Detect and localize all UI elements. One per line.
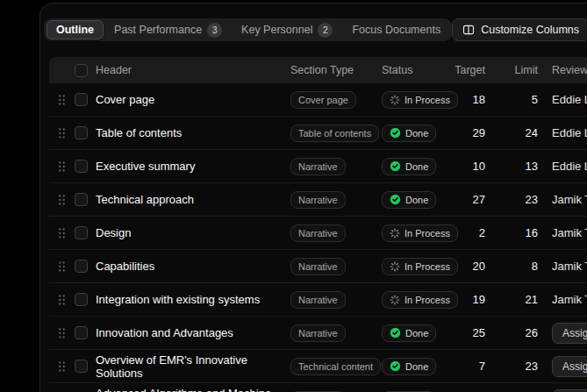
- drag-handle-icon[interactable]: [58, 94, 66, 106]
- reviewer-select[interactable]: Jamik Tashpulatov: [552, 226, 587, 239]
- assign-reviewer-button[interactable]: Assign reviewer: [552, 323, 587, 344]
- target-value[interactable]: 18: [473, 93, 485, 106]
- limit-value[interactable]: 21: [526, 293, 538, 306]
- table-row: Capabilities Narrative In Process 20 8 J…: [49, 250, 587, 283]
- assign-reviewer-button[interactable]: Assign reviewer: [552, 356, 587, 377]
- tab-past-performance[interactable]: Past Performance 3: [105, 21, 231, 39]
- target-value[interactable]: 25: [473, 326, 485, 339]
- limit-value[interactable]: 5: [532, 93, 538, 106]
- limit-value[interactable]: 26: [526, 326, 538, 339]
- select-all-checkbox[interactable]: [75, 64, 88, 77]
- assign-reviewer-button[interactable]: Assign reviewer: [552, 389, 587, 392]
- tab-outline[interactable]: Outline: [47, 20, 104, 39]
- status-done-icon: [390, 360, 401, 372]
- table-row: Table of contents Table of contents Done…: [49, 117, 587, 150]
- table-row: Advanced Algorithms and Machine Learning…: [49, 383, 587, 392]
- row-header-label[interactable]: Overview of EMR's Innovative Solutions: [94, 353, 290, 380]
- reviewer-select[interactable]: Jamik Tashpulatov: [552, 193, 587, 206]
- drag-handle-icon[interactable]: [58, 327, 66, 339]
- target-value[interactable]: 29: [473, 126, 485, 139]
- status-badge: Done: [382, 125, 436, 142]
- section-type-badge: Narrative: [290, 324, 346, 342]
- limit-value[interactable]: 23: [526, 360, 538, 373]
- row-checkbox[interactable]: [75, 226, 88, 239]
- row-checkbox[interactable]: [75, 360, 88, 373]
- limit-value[interactable]: 13: [526, 160, 538, 173]
- drag-handle-icon[interactable]: [58, 194, 66, 206]
- row-header-label[interactable]: Executive summary: [94, 160, 290, 173]
- row-checkbox[interactable]: [75, 326, 88, 339]
- row-checkbox[interactable]: [75, 93, 88, 106]
- row-header-label[interactable]: Cover page: [94, 93, 290, 106]
- reviewer-cell: Jamik Tashpulatov: [538, 193, 587, 206]
- limit-value[interactable]: 23: [526, 193, 538, 206]
- row-checkbox[interactable]: [75, 193, 88, 206]
- row-header-label[interactable]: Advanced Algorithms and Machine Learning: [94, 387, 290, 392]
- tab-focus-documents[interactable]: Focus Documents: [343, 21, 449, 39]
- drag-handle-icon[interactable]: [58, 227, 66, 239]
- row-header-label[interactable]: Integration with existing systems: [94, 293, 290, 306]
- tab-count-badge: 3: [207, 23, 222, 38]
- reviewer-select[interactable]: Eddie Lake: [552, 126, 587, 139]
- target-value[interactable]: 2: [479, 226, 485, 239]
- row-header-label[interactable]: Table of contents: [94, 126, 290, 139]
- section-type-badge: Narrative: [290, 291, 346, 309]
- reviewer-select[interactable]: Jamik Tashpulatov: [552, 293, 587, 306]
- tab-bar: Outline Past Performance 3 Key Personnel…: [44, 18, 452, 41]
- table-header-row: Header Section Type Status Target Limit …: [49, 57, 587, 83]
- row-header-label[interactable]: Design: [94, 226, 290, 239]
- status-badge: Done: [382, 358, 436, 375]
- limit-value[interactable]: 16: [526, 226, 538, 239]
- drag-handle-icon[interactable]: [58, 260, 66, 273]
- status-badge: Done: [382, 191, 436, 209]
- row-checkbox[interactable]: [75, 293, 88, 306]
- content-panel: Outline Past Performance 3 Key Personnel…: [39, 3, 587, 392]
- section-type-badge: Narrative: [290, 191, 346, 209]
- tab-label: Past Performance: [114, 24, 202, 36]
- section-type-badge: Cover page: [290, 91, 356, 109]
- column-status: Status: [382, 64, 445, 76]
- drag-handle-icon[interactable]: [58, 127, 66, 139]
- reviewer-select[interactable]: Eddie Lake: [552, 93, 587, 106]
- status-badge: Done: [382, 158, 436, 175]
- reviewer-cell: Assign reviewer: [538, 323, 587, 344]
- target-value[interactable]: 27: [473, 193, 485, 206]
- section-type-badge: Technical content: [290, 358, 381, 375]
- columns-icon: [462, 24, 475, 36]
- table-body: Cover page Cover page In Process 18 5 Ed…: [49, 83, 587, 392]
- reviewer-select[interactable]: Jamik Tashpulatov: [552, 260, 587, 273]
- outline-table: Header Section Type Status Target Limit …: [49, 57, 587, 392]
- status-done-icon: [390, 127, 401, 139]
- row-header-label[interactable]: Capabilities: [94, 260, 290, 273]
- limit-value[interactable]: 24: [526, 126, 538, 139]
- row-checkbox[interactable]: [75, 260, 88, 273]
- limit-value[interactable]: 8: [532, 260, 538, 273]
- tab-label: Outline: [56, 24, 94, 36]
- drag-handle-icon[interactable]: [58, 294, 66, 306]
- column-limit: Limit: [485, 64, 538, 76]
- row-header-label[interactable]: Innovation and Advantages: [94, 326, 290, 339]
- table-row: Executive summary Narrative Done 10 13 E…: [49, 150, 587, 183]
- row-header-label[interactable]: Technical approach: [94, 193, 290, 206]
- status-loader-icon: [390, 295, 400, 305]
- drag-handle-icon[interactable]: [58, 360, 66, 373]
- row-checkbox[interactable]: [75, 160, 88, 173]
- customize-columns-label: Customize Columns: [481, 24, 579, 36]
- customize-columns-button[interactable]: Customize Columns: [452, 18, 587, 41]
- table-row: Innovation and Advantages Narrative Done…: [49, 317, 587, 350]
- reviewer-cell: Jamik Tashpulatov: [538, 260, 587, 273]
- reviewer-cell: Jamik Tashpulatov: [538, 293, 587, 306]
- section-type-badge: Narrative: [290, 225, 346, 242]
- target-value[interactable]: 19: [473, 293, 485, 306]
- target-value[interactable]: 20: [473, 260, 485, 273]
- tab-key-personnel[interactable]: Key Personnel 2: [233, 21, 341, 39]
- target-value[interactable]: 7: [479, 360, 485, 373]
- status-badge: Done: [382, 324, 436, 342]
- reviewer-select[interactable]: Eddie Lake: [552, 160, 587, 173]
- row-checkbox[interactable]: [75, 126, 88, 139]
- column-section-type: Section Type: [290, 64, 382, 76]
- section-type-badge: Narrative: [290, 258, 346, 275]
- reviewer-cell: Jamik Tashpulatov: [538, 226, 587, 239]
- target-value[interactable]: 10: [473, 160, 485, 173]
- drag-handle-icon[interactable]: [58, 160, 66, 173]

#####

TASK REQUIREMENTS | Lines holding the string "Executive" are the answer; copy each one from the listing above.

RESULT |
- row-header-label[interactable]: Executive summary: [94, 160, 290, 173]
- table-row: Executive summary Narrative Done 10 13 E…: [49, 150, 587, 183]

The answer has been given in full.